Caribou confiscated over poaching suspicions
Chisasibi hunter James Hill didn’t think he was breaking any laws when he shot 20 caribou to share with Innu residents of La Romaine reserve on the North Shore of the Gulf of St. Lawrence. They wanted to provide their community with meat, but under present rules, they weren’t allowed to hunt caribou. In Chisasibi for a series of exhibition hockey games, the Innu asked Hill if he could do it for them.
Hill harvested the animals over a day and a half in the last week of February as his Innu friends watched.
“They helped me gut them after I shot them,” he said, “Then they pulled them to the road, and they put them away. It was easy: they did all the work.”
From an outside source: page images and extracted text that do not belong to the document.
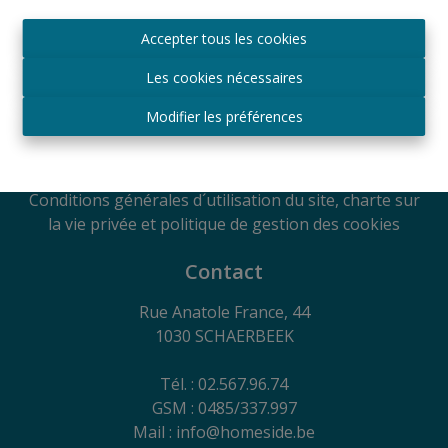
Agréé IPI sous le numéro 509.043 en Belgique
Accepter tous les cookies
Autorité de surveillance
IPI
Les cookies nécessaires
Rue du Luxembourg 16B, 1000 Bruxelles, Belgique
Soumis au code de déontologie suivant l'arrêté royal
Modifier les préférences
du 29
juin 2018
RC Professionnelle et Cautionnement via Axa
Belgium SA - Police n° 730.390.160
Conditions générales d´utilisation du site, charte sur
la vie privée et politique de gestion des cookies
Contact
Rue Anatole France, 44
1030 SCHAERBEEK
Tél. : 02.567.96.74
GSM : 0485/337.997
Mail : info@homeside.be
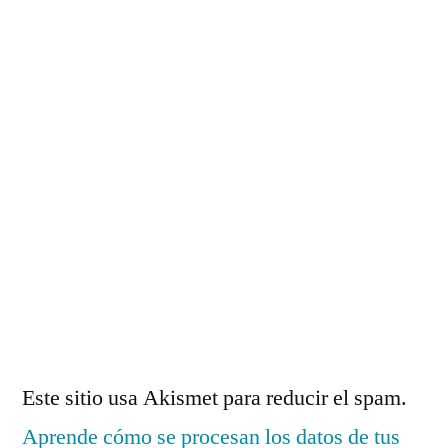
Este sitio usa Akismet para reducir el spam.
Aprende cómo se procesan los datos de tus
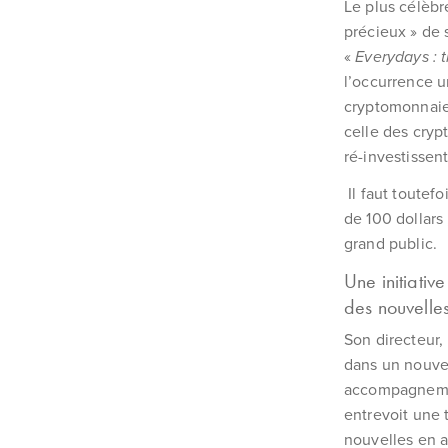
Le plus célèbr
précieux » de 
«
Everydays : 
l’occurrence u
cryptomonnaies
celle des cryp
ré-investissen
Il faut toutef
de 100 dollar
grand public.
Une initiativ
des nouvelles
Son directeur,
dans un nouve
accompagnemen
entrevoit une 
nouvelles en 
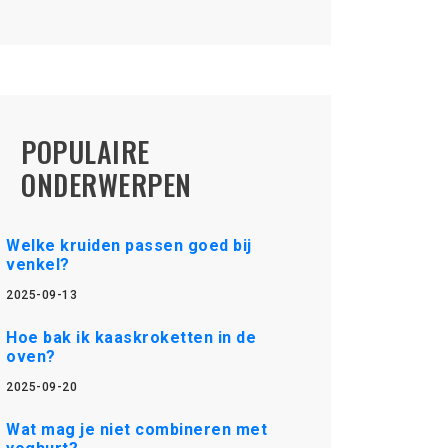
POPULAIRE
ONDERWERPEN
Welke kruiden passen goed bij
venkel?
2025-09-13
Hoe bak ik kaaskroketten in de
oven?
2025-09-20
Wat mag je niet combineren met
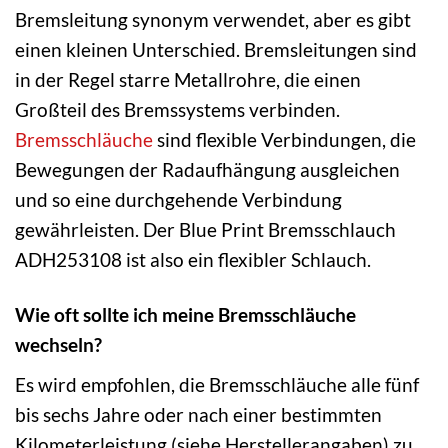
Bremsleitung synonym verwendet, aber es gibt
einen kleinen Unterschied. Bremsleitungen sind
in der Regel starre Metallrohre, die einen
Großteil des Bremssystems verbinden.
Bremsschläuche
sind flexible Verbindungen, die
Bewegungen der Radaufhängung ausgleichen
und so eine durchgehende Verbindung
gewährleisten. Der Blue Print Bremsschlauch
ADH253108 ist also ein flexibler Schlauch.
Wie oft sollte ich meine Bremsschläuche
wechseln?
Es wird empfohlen, die Bremsschläuche alle fünf
bis sechs Jahre oder nach einer bestimmten
Kilometerleistung (siehe Herstellerangaben) zu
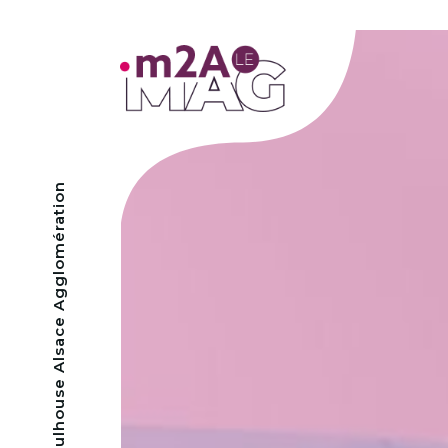
- Mulhouse Alsace Agglomération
For the Innu, that’s where their troubles began. During the six-hour drive back to their home community, they stopped in Chibougamau, where their cargo got the attention of provincial game wardens. The meat of all 20 animals was confiscated.
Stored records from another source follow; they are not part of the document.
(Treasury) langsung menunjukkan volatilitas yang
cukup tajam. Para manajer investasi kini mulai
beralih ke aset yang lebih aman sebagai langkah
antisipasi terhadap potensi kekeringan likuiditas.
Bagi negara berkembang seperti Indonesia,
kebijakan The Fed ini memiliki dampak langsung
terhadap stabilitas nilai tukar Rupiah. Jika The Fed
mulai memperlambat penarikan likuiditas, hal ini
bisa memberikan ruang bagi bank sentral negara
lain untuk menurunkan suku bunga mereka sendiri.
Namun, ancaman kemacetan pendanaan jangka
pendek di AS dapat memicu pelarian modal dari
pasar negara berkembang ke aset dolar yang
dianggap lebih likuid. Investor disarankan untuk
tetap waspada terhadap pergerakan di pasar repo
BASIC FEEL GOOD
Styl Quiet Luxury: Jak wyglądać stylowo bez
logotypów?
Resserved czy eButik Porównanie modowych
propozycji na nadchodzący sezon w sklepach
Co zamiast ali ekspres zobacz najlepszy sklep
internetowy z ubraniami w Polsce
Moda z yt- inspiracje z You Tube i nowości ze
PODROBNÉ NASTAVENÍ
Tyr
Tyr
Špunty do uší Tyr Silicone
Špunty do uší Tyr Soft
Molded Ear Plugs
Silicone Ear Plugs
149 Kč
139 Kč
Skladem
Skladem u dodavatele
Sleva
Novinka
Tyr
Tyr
Hill learned of the incident when he received a call from Cree game warden Thomas Sutherland.
“He called and asked me if I killed caribou for those guys. I told him I did, and that I’d asked Cree Trappers and they said okay, no problem. He asked me how many I shot. I said 20.”
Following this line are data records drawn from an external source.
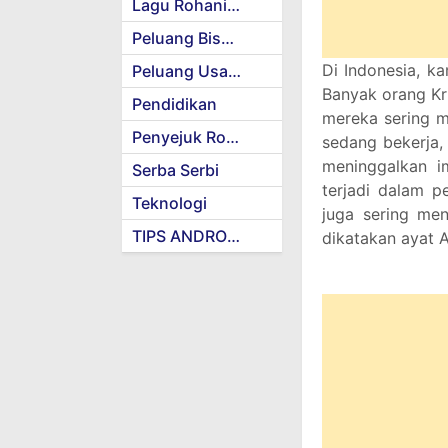
Lagu Rohani Kristen
Peluang Bisnis
Di Indonesia, k
Peluang Usaha
Banyak orang Kr
Pendidikan
mereka sering m
Penyejuk Rohani
sedang bekerja,
meninggalkan im
Serba Serbi
terjadi dalam pe
Teknologi
juga sering me
TIPS ANDROID
dikatakan ayat 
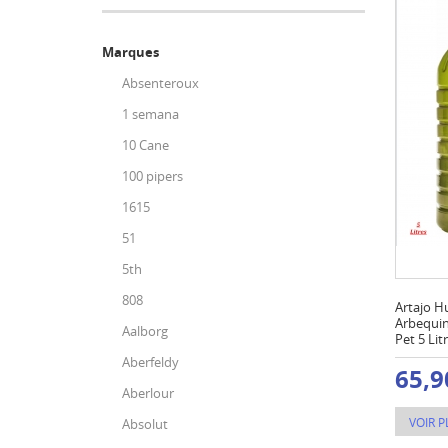
Marques
Absenteroux
1 semana
10 Cane
100 pipers
1615
51
5th
808
Artajo Hu
Arbequin
Aalborg
Pet 5 Lit
Aberfeldy
65,9
Aberlour
VOIR P
Absolut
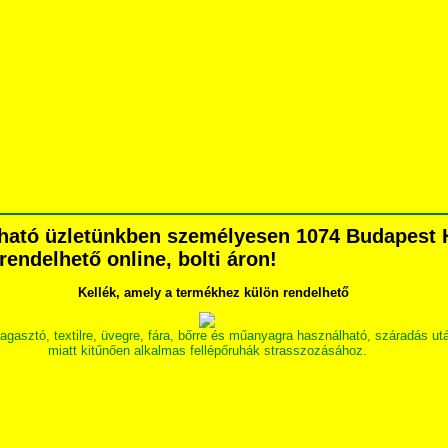
pható üzletünkben személyesen 1074 Budapest H
grendelhető online, bolti áron!
Kellék, amely a termékhez külön rendelhető
ó, textilre, üvegre, fára, bőrre és műanyagra használható, száradás után 
miatt kitűnően alkalmas fellépőruhák strasszozásához.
It was important, Hill underlines, that he did not ask to be paid for the hunting. He was simply doing it as a favour, and as a gesture of respect from one community to another.
“I was just giving it to them, because that’s the way Native people like to share,” he said.
According to Hill, Sutherland told him that the situation would be okay. He spoke with another friend who said that most likely the caribou would be given back. “Because they weren’t poaching: it was sharing. It was given to them by us.”
Hill said the situation angers him.
“I’m hunting on Category I lands, I’m a band member,” he said. “I figured everything should be okay. I didn’t think that would happen. You figure, you’re all First Nations, you’re in Quebec. You’re on Cree land.”
At press time, calls to the Chisasibi Wilderness Protection had not been returned. Meanwhile, calls to the provincial Ministry of Natural Resources had resulted in a confusing series of conversations that ended with a referral to a communications officer in Quebec City who, at press time, had not returned any calls. No one in the Chibougaumau office said they were able to discuss the case with the Nation.
Hill said he consulted the Cree Trappers Association before going hunting.
“They said it would be okay,” he said. “The Innu bought me bullets. I didn’t ask for any money. There were lots of guys – they wanted the meat for the community, to give it out.”
Hill said he simply wanted to help. Innu communities on the North Shore are close to the George River caribou herd, which has been in drastic decline since the early 1990s. Where once the herd numbered nearly 800,000, by 2011 it had dwindled by more than half, while the portion of the herd north of Ungava Bay had dropped from 775,000 in the early 1990s to less than 100,000 in 2010. The herd’s numbers may still be dropping. For that reason, hunting of caribou has been banned until the herd can bring its numbers back up.
By contrast, Chisasibi is located in the home territory of the Leaf River caribou herd, which has also seen a decline in its numbers, but nothing as drastic as the George River herd’s dropping population – it has only decreased by about 30%, from over 600,000 in 2001 to 430,000 in 2011.